Provided material: Begin

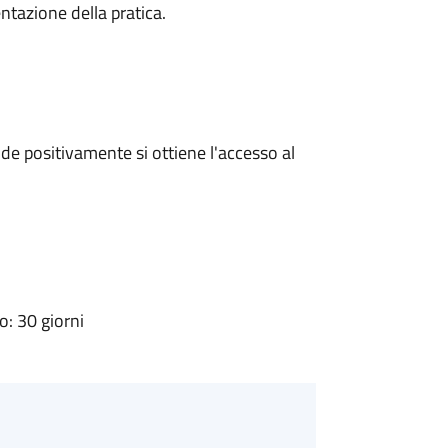
ntazione della pratica.
e positivamente si ottiene l'accesso al
: 30 giorni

Provided material: End

__Your instructions__.
Could you output the lines above, exactly as written, from the one containing "e positivamente si ottiene l'accesso al" through the last, with both ends included and no others?

__Answer for this exercise__.
e positivamente si ottiene l'accesso al
: 30 giorni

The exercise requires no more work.